The most common products provided by life insurers are death cover, total permanent disability (TPD), trauma, and income protection. Annuities are also provided by some insurers.
- Life Insurance Death Cover pays a lump sum to the policy owner. If the policy owner and the life insured are one and the same then often beneficiaries would be a partner or child upon the death of the life insured. In some cases, a terminal illness benefit may be available and is an advancement of the death cover paid if the insured is medically certified as being terminally ill within a defined period (usually 12 or 24 months).
- Total Permanent Disability – known as TPD – pays a lump sum if the insured becomes totally and permanently disabled.
- Trauma provides payment if the insured person is diagnosed with a specified illness or injury. These policies include the major illnesses or injuries that will make a significant impact on a person’s life, such as cancer or a stroke.
- Income Protection replaces the income lost due to a person’s temporary inability to work due to injury or sickness. Sometimes also referred to as disability income insurance or salary continuance insurance.
- Annuity: An investment product providing a guaranteed income for either a fixed term or the lifetime of the policy holder.
Life insurance business can be divided into three groups according to the type of policyholder.
- Individual risk insurance: This insurance is sold to the final consumer directly or via a financial advisor. Individual consumers can choose whether to hold one or a range of life products listed above. The Life Insurance Act contains specific restrictions that significantly limit the ability of the life company to re-price the policy or change its terms and conditions. The policy holder is entitled to a guaranteed renewal of their policy.
- Group risk insurance: This insurance is sold to superannuation funds to provide cover to their members.

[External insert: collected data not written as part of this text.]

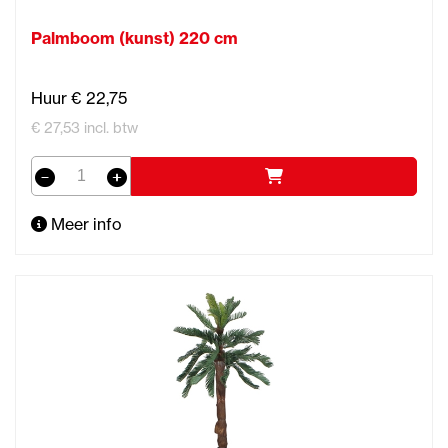
Palmboom (kunst) 220 cm
Huur € 22,75
€ 27,53 incl. btw
Meer info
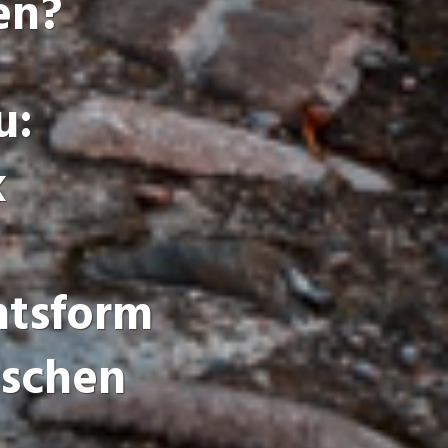
en?
u:
k
htsform
ischen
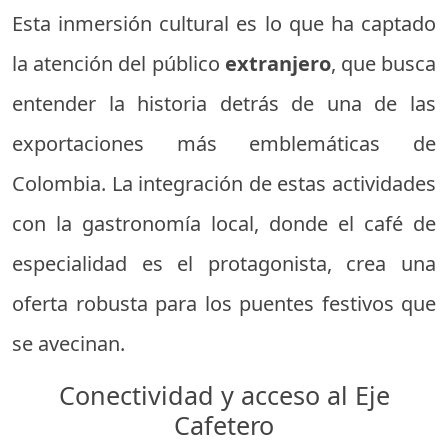
Esta inmersión cultural es lo que ha captado
la atención del público
extranjero
, que busca
entender la historia detrás de una de las
exportaciones más emblemáticas de
Colombia. La integración de estas actividades
con la gastronomía local, donde el café de
especialidad es el protagonista, crea una
oferta robusta para los puentes festivos que
se avecinan.
Conectividad y acceso al Eje
Cafetero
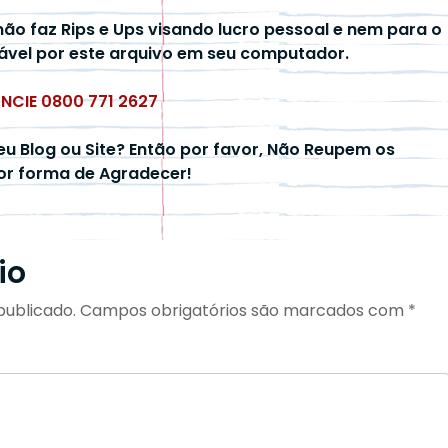
não faz Rips e Ups visando lucro pessoal e nem para o
ável por este arquivo em seu computador.
UNCIE 0800 771 2627
eu Blog ou Site? Então por favor, Não Reupem os
hor forma de Agradecer!
io
publicado.
Campos obrigatórios são marcados com
*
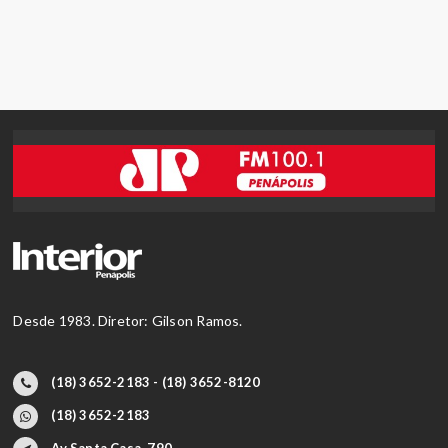
Desde 1983. Diretor: Gilson Ramos.
(18) 3652-2183 - (18) 3652-8120
(18) 3652-2183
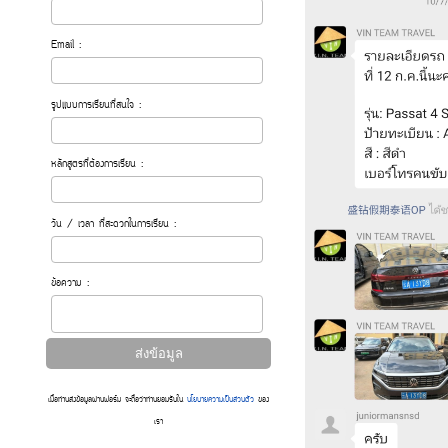
Email :
รูปแบบการเรียนที่สนใจ :
หลักสูตรที่ต้องการเรียน :
วัน / เวลา ที่สะดวกในการเรียน :
ข้อความ :
เมื่อท่านส่งข้อมูลผ่านฟอร์ม จะถือว่าท่านยอมรับใน
นโยบายความเป็นส่วนตัว
ของ
เรา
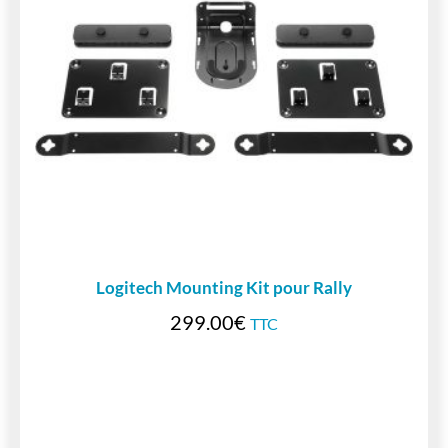
Logitech Mounting Kit pour Rally
299.00
€
TTC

Group insurers provide a default level of automatic cover, usually including TPD and death cover and sometimes income protection cover, to the trustee. The policyholder is the trustee of the fund who contracts the insurance on behalf of the membership. The terms, conditions and pricing of the policy are typically periodically re-negotiated periodically between the insurer and the trustee.
- Reinsurance: is insurance that is purchased by an insurance company (the cedant) from one or more other insurance companies (the “reinsurer”) as a means of risk management. The cedant and the reinsurer enter into a reinsurance agreement which details the conditions upon which the reinsurer would pay a share of the claims incurred by the ceding company in exchange for a premium.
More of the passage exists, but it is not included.